Roast Squash & Cacio E Pepe Beans

Main Course

Feeds 4

Cook Time: 45-60 Minutes

Difficulty: Easy

I love dishes that are low prep, low on number of ingredients but totally pack a punch. This is light and delicious but also gives you a massive hug - its lovely comfort food!

With anything simple, its the quality of ingredients that really matter. Use seasonal squash, summer, winter, butternut - all good! Use great quality beans and great quality extra virgin olive oil!

Remember Parmesan isn’t strictly vegetarian so watch out if you’re cooking for some veggies. Use Grana Padano as a veggie option!

Simple cooking with the most amazing results!

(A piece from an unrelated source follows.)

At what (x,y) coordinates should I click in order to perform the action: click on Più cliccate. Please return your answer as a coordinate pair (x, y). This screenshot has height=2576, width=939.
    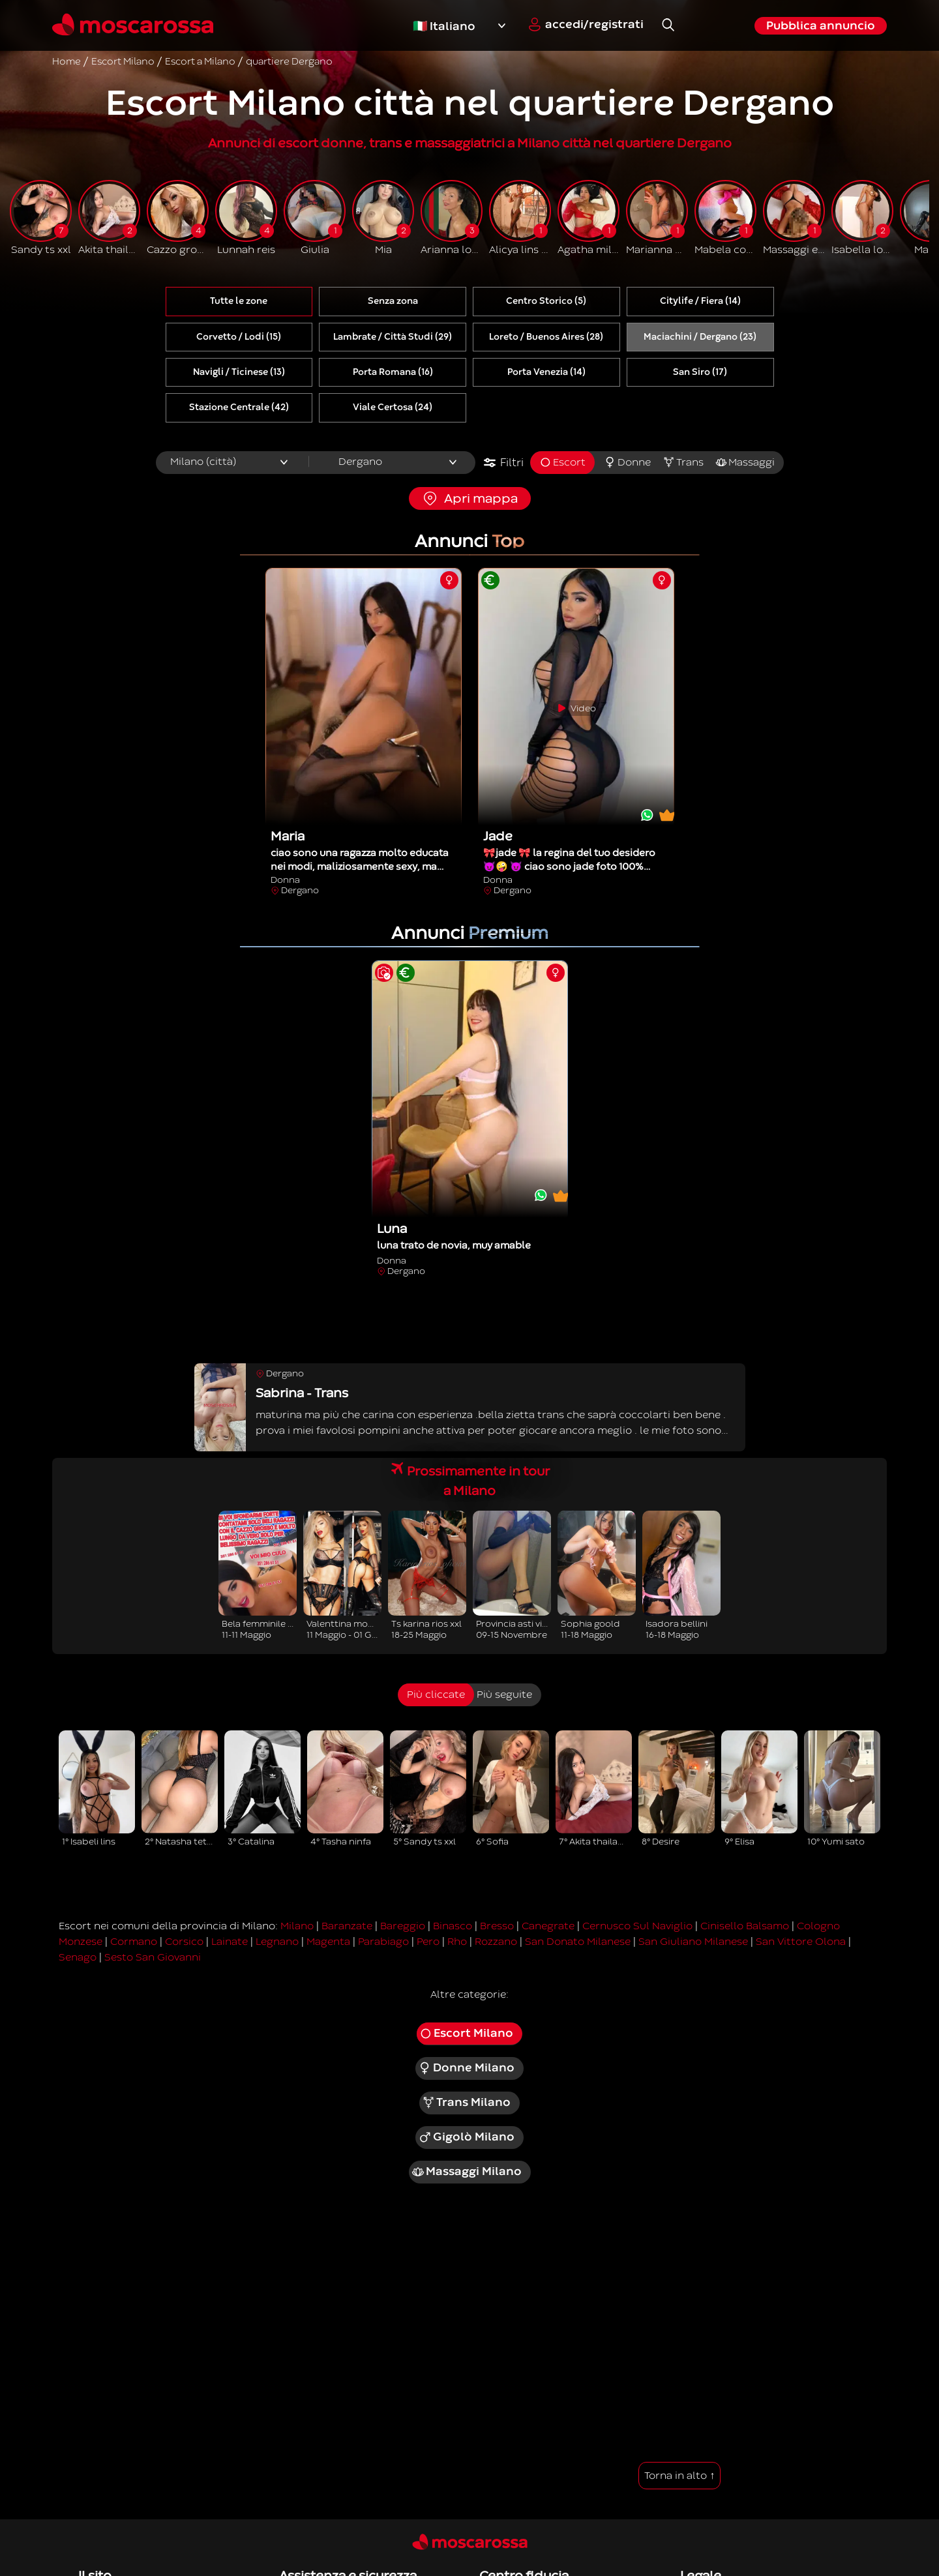     Looking at the image, I should click on (436, 1694).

Double cooking the squash adds flavour, texture but also helps with organisation and takes some pressure off service! Of course, if you don’t have time to pre-cook the squash, that’s fine. Just roast it straight off until nice and soft!

INGREDIENTS:

3 Tbsp Extra Virgin Olive Oil

0.5 Bunch Sage Leaves

2 Cloves Garlic

570g White Beans in Water

Handful Grated Parmesan or Grana Padano

1 Lemon, Juiced

1 Medium Squash, deseeded and cut into wedges

1 Tsp Dried Oregano

Pinch Chilli Flakes

0.5 Tsp Freshly Cracked Black Pepper

Salt to Taste

METHOD:

  1. Pre-heat your oven to 180C

  2. Toss the squash wedges in some oil, chilli flakes, dried oregano and a pinch of salt

  3. Roast for 25-30 minutes until just soft - remove from the oven and leave to cool

  4. In a wide based pan, heat a splash of oil on medium, add the sage leaves and cook until crisp. Remove from the pan and leave to drain on some kitchen roll. Add the minced garlic and freshly cracked pepper to the pan and cook for 2-3 minutes

  5. Add the white beans and their water and bring to a gentle simmer

  6. Meanwhile, turn your oven up to 220C or heat another frying pan on a medium-high heat

  7. Add the cooked and cooled squash to either the oven or the frying pan and cook on each side until golden and slightly charred - remove and keep warm

  8. Once the beans are simmering, cook for 4-5 minutes, then add the grated cheese and stir well until mixed and fully melted. If the mix feels a little thick, add a splash of water to loosen

  9. Add a squeeze of lemon juice, taste and adjust with salt, pepper and any more cheese you think it needs

  10. To serve, spoon the beans into a bowl or onto a plate. Top with the warm wedges of squash, sprinkle over the sage leaves, drizzle with more olive oil and if you like a bit of heat, add another small pinch of chilli flakes!